- Exercise brief
Pull every line containing "guide" from the entries.

BEGIN Extracted material

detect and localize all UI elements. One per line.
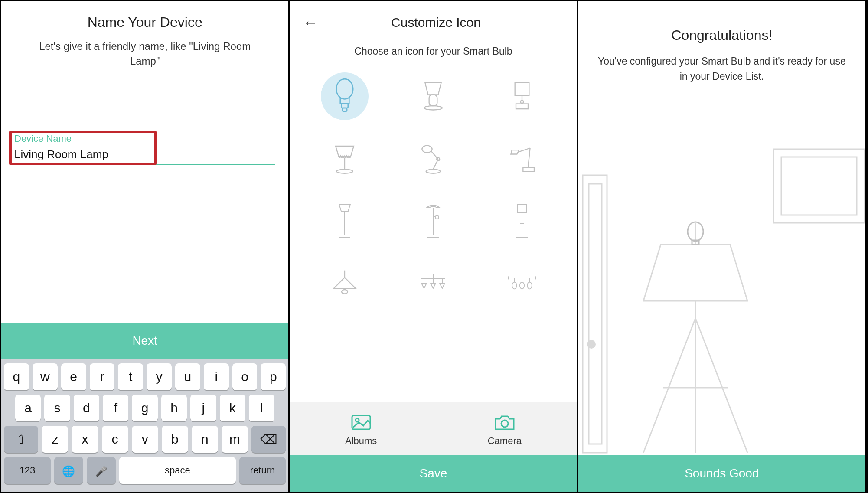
save-button[interactable]: Save — [290, 455, 577, 492]
key-c[interactable]: c — [102, 426, 128, 453]
key-e[interactable]: e — [61, 363, 86, 390]
globe-icon — [62, 463, 75, 478]
svg-rect-52 — [781, 157, 857, 215]
albums-button[interactable]: Albums — [345, 414, 377, 447]
device-name-label: Device Name — [14, 133, 275, 144]
icon-option-pendant[interactable] — [307, 258, 382, 310]
key-f[interactable]: f — [103, 395, 128, 421]
svg-rect-45 — [352, 415, 370, 429]
adjustable-desk-lamp-icon — [418, 139, 448, 178]
key-k[interactable]: k — [220, 395, 245, 421]
icon-option-floor-lamp[interactable] — [307, 195, 382, 247]
key-a[interactable]: a — [15, 395, 41, 421]
shift-icon — [16, 432, 26, 447]
room-illustration — [578, 145, 865, 457]
page-subtitle: You've configured your Smart Bulb and it… — [596, 54, 848, 84]
icon-option-bulb[interactable] — [321, 72, 369, 120]
key-y[interactable]: y — [147, 363, 172, 390]
svg-rect-25 — [517, 204, 527, 213]
camera-button[interactable]: Camera — [488, 414, 522, 447]
next-button[interactable]: Next — [1, 323, 288, 359]
key-b[interactable]: b — [162, 426, 188, 453]
icon-grid — [290, 57, 577, 314]
svg-line-17 — [528, 148, 530, 167]
key-u[interactable]: u — [175, 363, 200, 390]
key-r[interactable]: r — [90, 363, 115, 390]
backspace-icon — [260, 432, 277, 447]
sounds-good-button[interactable]: Sounds Good — [578, 455, 865, 492]
key-s[interactable]: s — [44, 395, 70, 421]
svg-point-4 — [424, 106, 442, 110]
svg-point-50 — [587, 340, 596, 349]
icon-option-arm-desk-lamp[interactable] — [484, 133, 560, 185]
arm-desk-lamp-icon — [507, 139, 537, 178]
floor-lamp-box-icon — [507, 202, 537, 241]
icon-option-floor-lamp-box[interactable] — [484, 195, 560, 247]
key-o[interactable]: o — [232, 363, 258, 390]
camera-icon — [494, 414, 516, 431]
key-d[interactable]: d — [74, 395, 99, 421]
key-backspace[interactable] — [251, 426, 286, 453]
key-z[interactable]: z — [42, 426, 68, 453]
svg-line-57 — [643, 318, 695, 453]
svg-point-15 — [426, 170, 441, 173]
key-l[interactable]: l — [249, 395, 274, 421]
svg-point-43 — [519, 282, 524, 289]
mic-icon — [95, 463, 107, 478]
key-t[interactable]: t — [118, 363, 143, 390]
page-title: Name Your Device — [1, 14, 288, 30]
icon-option-adjustable-desk-lamp[interactable] — [395, 133, 471, 185]
key-n[interactable]: n — [192, 426, 218, 453]
key-return[interactable]: return — [239, 457, 286, 484]
panel-name-device: Name Your Device Let's give it a friendl… — [1, 1, 290, 492]
icon-option-chandelier-3[interactable] — [395, 258, 471, 310]
table-lamp-shade-icon — [418, 77, 448, 116]
keyboard-row-1: q w e r t y u i o p — [4, 363, 286, 390]
icon-option-table-lamp-frill[interactable] — [307, 133, 382, 185]
keyboard-row-3: z x c v b n m — [4, 426, 286, 453]
svg-point-44 — [527, 282, 532, 289]
key-v[interactable]: v — [132, 426, 158, 453]
key-space[interactable]: space — [119, 457, 236, 484]
key-h[interactable]: h — [161, 395, 187, 421]
icon-option-torchiere[interactable] — [395, 195, 471, 247]
icon-option-desk-lamp-box[interactable] — [484, 70, 560, 122]
bulb-icon — [330, 77, 360, 116]
key-x[interactable]: x — [72, 426, 98, 453]
key-shift[interactable] — [4, 426, 38, 453]
svg-rect-5 — [515, 83, 529, 96]
albums-icon — [350, 414, 372, 431]
key-q[interactable]: q — [4, 363, 29, 390]
photo-source-bar: Albums Camera — [290, 402, 577, 455]
track-3-icon — [507, 264, 537, 303]
device-name-input[interactable] — [14, 145, 275, 165]
key-i[interactable]: i — [204, 363, 229, 390]
svg-point-22 — [435, 215, 439, 219]
key-numbers[interactable]: 123 — [4, 457, 51, 484]
svg-rect-48 — [583, 175, 607, 453]
icon-option-table-lamp-shade[interactable] — [395, 70, 471, 122]
key-m[interactable]: m — [222, 426, 248, 453]
svg-rect-49 — [589, 184, 602, 444]
key-mic[interactable] — [87, 457, 116, 484]
key-p[interactable]: p — [261, 363, 286, 390]
svg-point-30 — [342, 290, 348, 294]
camera-label: Camera — [488, 435, 522, 446]
svg-line-16 — [518, 148, 530, 152]
keyboard-row-4: 123 space return — [4, 457, 286, 484]
header: ← Customize Icon — [290, 1, 577, 33]
keyboard-row-2: a s d f g h j k l — [4, 395, 286, 421]
svg-point-54 — [688, 222, 703, 241]
key-g[interactable]: g — [132, 395, 157, 421]
svg-rect-3 — [429, 95, 437, 106]
key-j[interactable]: j — [190, 395, 216, 421]
key-globe[interactable] — [54, 457, 83, 484]
onscreen-keyboard: q w e r t y u i o p a s d f g h j k l z … — [1, 359, 288, 492]
pendant-icon — [330, 264, 360, 303]
icon-option-track-3[interactable] — [484, 258, 560, 310]
svg-point-0 — [336, 79, 353, 99]
albums-label: Albums — [345, 435, 377, 446]
key-w[interactable]: w — [33, 363, 58, 390]
svg-rect-1 — [342, 104, 348, 108]
page-title: Congratulations! — [596, 27, 848, 43]
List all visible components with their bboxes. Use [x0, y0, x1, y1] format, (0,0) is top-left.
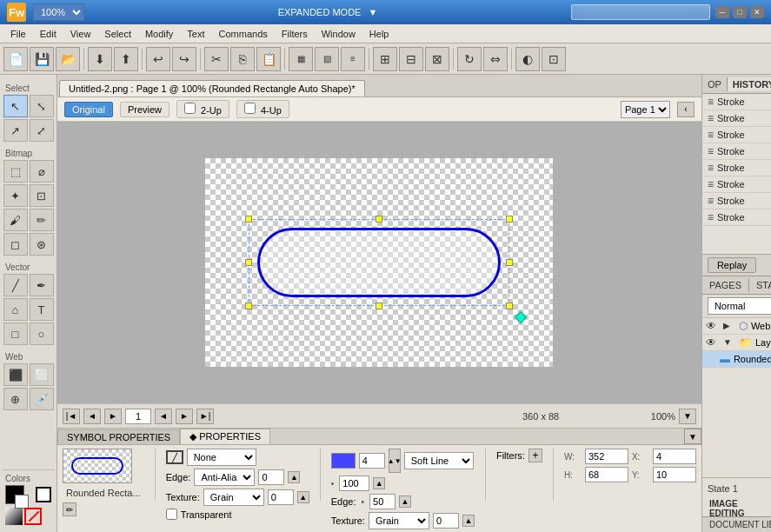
zoom-select[interactable]: 100%50%200%	[33, 3, 84, 21]
menu-window[interactable]: Window	[315, 27, 362, 41]
last-page-btn[interactable]: ►|	[196, 409, 214, 424]
line-tool[interactable]: ╱	[3, 274, 28, 296]
canvas-area[interactable]	[57, 122, 701, 403]
group-button[interactable]: ▦	[289, 47, 313, 71]
next-page-btn[interactable]: ►	[176, 409, 193, 424]
texture-val2-input[interactable]: 0	[433, 513, 459, 529]
redo-button[interactable]: ↪	[172, 47, 196, 71]
handle-bm[interactable]	[376, 303, 382, 309]
y-input[interactable]: 10	[653, 467, 696, 482]
layer-item-rounded-rect[interactable]: ▬ Rounded Rec...	[702, 351, 771, 368]
ellipse-tool[interactable]: ○	[30, 323, 54, 345]
layer-lock-web[interactable]: ▶	[723, 321, 735, 330]
layer-item-1[interactable]: 👁 ▼ 📁 Layer 1 ◂	[702, 335, 771, 351]
stroke-size-spinner[interactable]: ▲▼	[389, 449, 401, 473]
page-select[interactable]: Page 1	[621, 101, 670, 118]
menu-file[interactable]: File	[3, 27, 33, 41]
rotate-button[interactable]: ↻	[457, 47, 482, 71]
eraser-tool[interactable]: ◻	[3, 233, 28, 256]
tb-btn-7[interactable]: ⊟	[399, 47, 423, 71]
no-fill-indicator[interactable]	[36, 487, 51, 502]
layer-lock-1[interactable]: ▼	[723, 337, 735, 347]
search-input[interactable]	[571, 4, 710, 20]
stroke-color-swatch[interactable]	[5, 485, 24, 504]
close-button[interactable]: ✕	[750, 6, 764, 18]
vector-path-tool[interactable]: ⌂	[3, 298, 28, 321]
gradient-swatch[interactable]	[5, 508, 23, 525]
menu-modify[interactable]: Modify	[138, 27, 180, 41]
document-tab[interactable]: Untitled-2.png : Page 1 @ 100% (Rounded …	[59, 80, 365, 96]
transparent-checkbox[interactable]	[166, 509, 177, 520]
page-number-input[interactable]: 1	[125, 409, 151, 424]
stroke-size-input[interactable]: 4	[359, 453, 385, 469]
menu-help[interactable]: Help	[362, 27, 396, 41]
crop-tool[interactable]: ⊡	[30, 184, 54, 207]
right-tab-history[interactable]: HISTORY	[728, 77, 771, 91]
texture-val1-input[interactable]: 0	[268, 489, 294, 505]
subselect-tool[interactable]: ↗	[3, 119, 28, 142]
undo-button[interactable]: ↩	[146, 47, 170, 71]
eyedropper-tool[interactable]: 💉	[30, 388, 54, 410]
minimize-button[interactable]: ─	[715, 6, 729, 18]
width-input[interactable]: 352	[585, 449, 628, 464]
edge-type-select[interactable]: Anti-AliasHardNo Anti-Alias	[194, 469, 255, 486]
menu-commands[interactable]: Commands	[212, 27, 275, 41]
handle-ml[interactable]	[245, 259, 252, 266]
panel-tab-pages[interactable]: PAGES	[702, 278, 749, 292]
stroke-style-select[interactable]: Soft LineHard Line	[404, 452, 474, 469]
edge-val1-input[interactable]: 0	[258, 469, 284, 485]
rect-tool[interactable]: □	[3, 323, 28, 345]
handle-tm[interactable]	[376, 216, 382, 223]
menu-text[interactable]: Text	[180, 27, 211, 41]
history-item-6[interactable]: ≡ Stroke	[702, 176, 771, 193]
edge1-inc[interactable]: ▲	[288, 471, 300, 483]
lasso-tool[interactable]: ⌀	[30, 160, 54, 183]
history-item-7[interactable]: ≡ Stroke	[702, 193, 771, 209]
blend-mode-select[interactable]: NormalMultiplyScreen	[708, 297, 771, 315]
original-view-btn[interactable]: Original	[64, 102, 113, 117]
four-up-checkbox[interactable]	[244, 103, 256, 114]
menu-edit[interactable]: Edit	[33, 27, 63, 41]
menu-view[interactable]: View	[63, 27, 98, 41]
height-input[interactable]: 68	[585, 467, 628, 482]
edge-val2-input[interactable]: 50	[369, 494, 395, 509]
four-up-view-btn[interactable]: 4-Up	[236, 100, 289, 118]
pen-tool[interactable]: ✒	[30, 274, 54, 296]
nav-prev-page[interactable]: ‹	[677, 102, 695, 117]
x-input[interactable]: 4	[653, 449, 696, 464]
save-button[interactable]: 💾	[30, 47, 54, 71]
tb-btn-6[interactable]: ⊞	[373, 47, 397, 71]
next-frame-btn[interactable]: ►	[104, 409, 122, 424]
fill-color-swatch[interactable]	[331, 453, 356, 469]
history-item-4[interactable]: ≡ Stroke	[702, 143, 771, 160]
menu-filters[interactable]: Filters	[275, 27, 315, 41]
align-button[interactable]: ≡	[341, 47, 365, 71]
stroke-type-select[interactable]: NoneBasic	[187, 449, 256, 466]
first-page-btn[interactable]: |◄	[63, 409, 80, 424]
handle-tl[interactable]	[245, 216, 252, 223]
add-filter-btn[interactable]: +	[528, 449, 542, 462]
history-item-5[interactable]: ≡ Stroke	[702, 160, 771, 176]
fill-color-swatch[interactable]	[15, 495, 29, 509]
select-tool[interactable]: ↖	[3, 95, 28, 117]
handle-bl[interactable]	[245, 303, 252, 309]
magic-wand-tool[interactable]: ✦	[3, 184, 28, 207]
none-swatch[interactable]	[24, 508, 42, 525]
cut-button[interactable]: ✂	[204, 47, 229, 71]
props-collapse-btn[interactable]: ▼	[684, 429, 701, 444]
properties-tab[interactable]: ◆ PROPERTIES	[180, 429, 270, 444]
new-button[interactable]: 📄	[3, 47, 28, 71]
diamond-handle[interactable]	[515, 311, 527, 323]
import-button[interactable]: ⬇	[88, 47, 112, 71]
texture-type-select2[interactable]: GrainNone	[369, 512, 429, 529]
scale-tool[interactable]: ⤡	[30, 95, 54, 117]
handle-tr[interactable]	[506, 216, 513, 223]
copy-button[interactable]: ⎘	[230, 47, 255, 71]
mask-button[interactable]: ◐	[515, 47, 540, 71]
tb-btn-8[interactable]: ⊠	[425, 47, 449, 71]
brush-tool[interactable]: 🖌	[3, 209, 28, 231]
export-button[interactable]: ⬆	[114, 47, 138, 71]
preview-view-btn[interactable]: Preview	[120, 102, 169, 117]
marquee-tool[interactable]: ⬚	[3, 160, 28, 183]
hotspot-tool[interactable]: ⬛	[3, 363, 28, 386]
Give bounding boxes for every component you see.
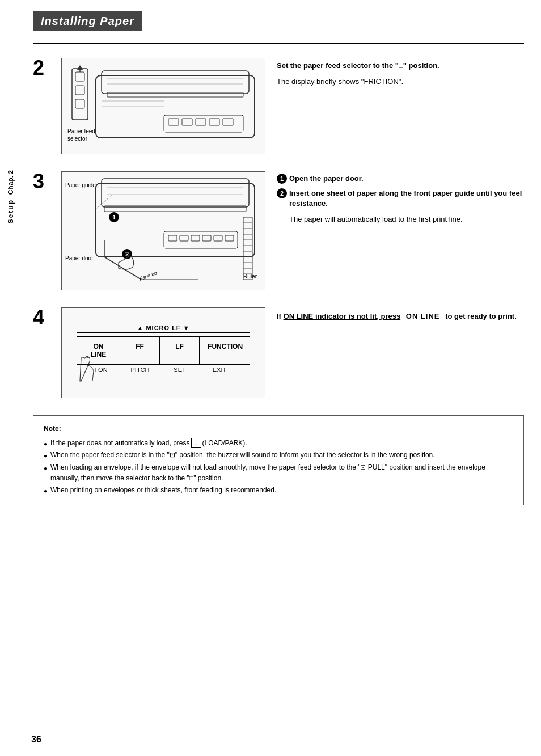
micro-lf-label: ▲ MICRO LF ▼ (137, 324, 189, 331)
bullet-2-icon: 2 (277, 188, 287, 198)
step-3-bullet-1-text: Open the paper door. (289, 174, 524, 184)
svg-rect-13 (209, 119, 219, 125)
pitch-label: PITCH (116, 366, 156, 373)
ff-button[interactable]: FF (120, 337, 160, 364)
step-4-instruction: If ON LINE indicator is not lit, press O… (277, 310, 524, 323)
step-3-bullet-1: 1 Open the paper door. (277, 174, 524, 184)
page-title: Installing Paper (41, 15, 134, 27)
svg-rect-9 (164, 115, 243, 132)
step-3-number: 3 (33, 171, 50, 192)
svg-rect-1 (75, 72, 84, 81)
control-panel: ▲ MICRO LF ▼ ON LINE FF LF FUNCTION FON … (67, 315, 259, 385)
svg-rect-12 (196, 119, 206, 125)
micro-lf-bar: ▲ MICRO LF ▼ (77, 323, 250, 333)
note-bullet-1: If the paper does not automatically load… (44, 438, 513, 449)
svg-rect-10 (168, 119, 179, 125)
step-4-number: 4 (33, 307, 50, 328)
step-3-row: 3 (33, 171, 524, 290)
main-content: Installing Paper 2 (22, 0, 541, 517)
note-title: Note: (44, 424, 513, 434)
page-number: 36 (31, 734, 41, 745)
step-3-bullet-2-text: Insert one sheet of paper along the fron… (289, 188, 524, 209)
step-4-content: If ON LINE indicator is not lit, press O… (277, 307, 524, 328)
step-3-bullet-2: 2 Insert one sheet of paper along the fr… (277, 188, 524, 209)
svg-rect-40 (202, 235, 211, 241)
sidebar: Chap. 2 Setup (0, 0, 22, 756)
svg-rect-2 (75, 86, 84, 95)
set-label: SET (156, 366, 196, 373)
svg-rect-39 (191, 235, 200, 241)
online-indicator-text: ON LINE indicator is not lit, press (284, 312, 401, 320)
svg-rect-3 (75, 99, 84, 108)
step-2-detail: The display briefly shows "FRICTION". (277, 76, 524, 87)
svg-rect-41 (214, 235, 222, 241)
svg-rect-37 (168, 235, 177, 241)
svg-rect-36 (164, 231, 238, 248)
step-3-detail: The paper will automatically load to the… (289, 214, 524, 225)
step-3-content: 1 Open the paper door. 2 Insert one shee… (277, 171, 524, 229)
svg-text:1: 1 (112, 214, 116, 221)
paper-door-label: Paper door (65, 255, 93, 261)
svg-rect-25 (243, 217, 252, 280)
lf-button[interactable]: LF (160, 337, 200, 364)
svg-rect-8 (107, 92, 243, 97)
paper-guide-label: Paper guide (65, 182, 96, 188)
step-4-row: 4 ▲ MICRO LF ▼ ON LINE FF LF FUNCTION FO… (33, 307, 524, 398)
svg-rect-38 (180, 235, 188, 241)
sidebar-chap-label: Chap. 2 (7, 170, 15, 195)
svg-rect-19 (96, 183, 255, 257)
step-2-row: 2 (33, 58, 524, 154)
note-bullet-4: When printing on envelopes or thick shee… (44, 485, 513, 496)
online-button-label: ON LINE (403, 310, 443, 323)
function-button[interactable]: FUNCTION (200, 337, 250, 364)
svg-text:Face up: Face up (138, 270, 158, 282)
step-2-content: Set the paper feed selector to the "□" p… (277, 58, 524, 91)
step-3-illustration: 1 2 Face up (62, 172, 265, 290)
page-title-container: Installing Paper (33, 11, 524, 44)
step-2-image: Paper feed selector (61, 58, 265, 154)
title-underline (33, 43, 524, 44)
svg-rect-14 (223, 119, 233, 125)
svg-rect-7 (102, 71, 249, 94)
paper-feed-selector-label: Paper feed selector (67, 128, 95, 142)
note-bullet-3: When loading an envelope, if the envelop… (44, 462, 513, 484)
step-4-image: ▲ MICRO LF ▼ ON LINE FF LF FUNCTION FON … (61, 307, 265, 398)
step-3-image: 1 2 Face up Paper guide Paper door Ru (61, 171, 265, 290)
bullet-1-icon: 1 (277, 174, 287, 184)
svg-marker-4 (77, 65, 83, 70)
step-2-number: 2 (33, 58, 50, 78)
exit-label: EXIT (196, 366, 235, 373)
svg-text:2: 2 (125, 251, 129, 257)
sidebar-section-label: Setup (7, 199, 15, 223)
page-title-bar: Installing Paper (33, 11, 142, 31)
ruler-label: Ruler (243, 273, 257, 280)
load-park-icon: ↓ (191, 438, 201, 448)
svg-rect-42 (225, 235, 234, 241)
note-bullet-2: When the paper feed selector is in the "… (44, 450, 513, 461)
note-box: Note: If the paper does not automaticall… (33, 415, 524, 505)
step-2-instruction: Set the paper feed selector to the "□" p… (277, 60, 524, 71)
svg-rect-11 (182, 119, 192, 125)
finger-illustration (75, 354, 109, 382)
svg-rect-0 (72, 69, 88, 120)
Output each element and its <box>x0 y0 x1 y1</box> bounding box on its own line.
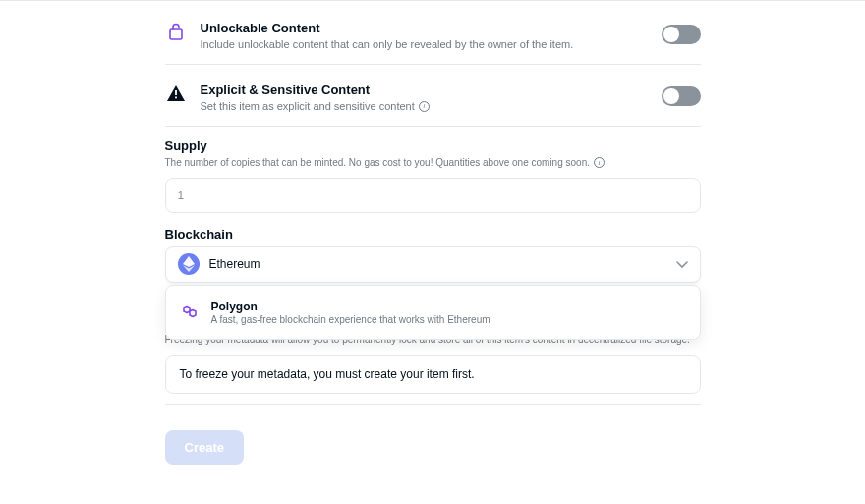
blockchain-section: Blockchain Ethereum <box>165 227 701 465</box>
blockchain-title: Blockchain <box>165 227 701 242</box>
info-icon[interactable]: i <box>419 101 430 112</box>
freeze-metadata-box: To freeze your metadata, you must create… <box>165 355 701 394</box>
warning-icon <box>165 83 187 104</box>
supply-section: Supply The number of copies that can be … <box>165 139 701 213</box>
explicit-title: Explicit & Sensitive Content <box>201 83 648 97</box>
unlockable-title: Unlockable Content <box>201 21 648 35</box>
explicit-toggle[interactable] <box>662 86 701 106</box>
unlockable-content-row: Unlockable Content Include unlockable co… <box>165 15 701 65</box>
ethereum-icon <box>178 253 200 275</box>
create-button[interactable]: Create <box>165 430 244 465</box>
blockchain-option-polygon[interactable]: Polygon A fast, gas-free blockchain expe… <box>166 294 700 331</box>
explicit-content-row: Explicit & Sensitive Content Set this it… <box>165 77 701 127</box>
info-icon[interactable]: i <box>594 157 605 168</box>
svg-rect-2 <box>175 97 177 99</box>
supply-desc: The number of copies that can be minted.… <box>165 157 590 168</box>
polygon-option-title: Polygon <box>211 300 686 313</box>
explicit-desc: Set this item as explicit and sensitive … <box>201 100 415 112</box>
supply-title: Supply <box>165 139 701 153</box>
svg-rect-0 <box>170 29 182 39</box>
blockchain-select[interactable]: Ethereum <box>165 246 701 283</box>
svg-rect-1 <box>175 90 177 95</box>
blockchain-selected-label: Ethereum <box>209 257 260 271</box>
chevron-down-icon <box>676 255 688 273</box>
blockchain-dropdown: Polygon A fast, gas-free blockchain expe… <box>165 285 701 340</box>
polygon-icon <box>180 303 200 322</box>
unlockable-desc: Include unlockable content that can only… <box>201 38 648 50</box>
unlockable-toggle[interactable] <box>662 25 701 44</box>
divider <box>165 404 701 405</box>
polygon-option-desc: A fast, gas-free blockchain experience t… <box>211 314 686 325</box>
supply-input[interactable]: 1 <box>165 178 701 213</box>
lock-icon <box>165 21 187 42</box>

END Extracted material

- Answer box
paper-guide-label: Paper guide (65, 182, 96, 188)
step-3-image: 1 2 Face up Paper guide Paper door Ru (61, 171, 265, 290)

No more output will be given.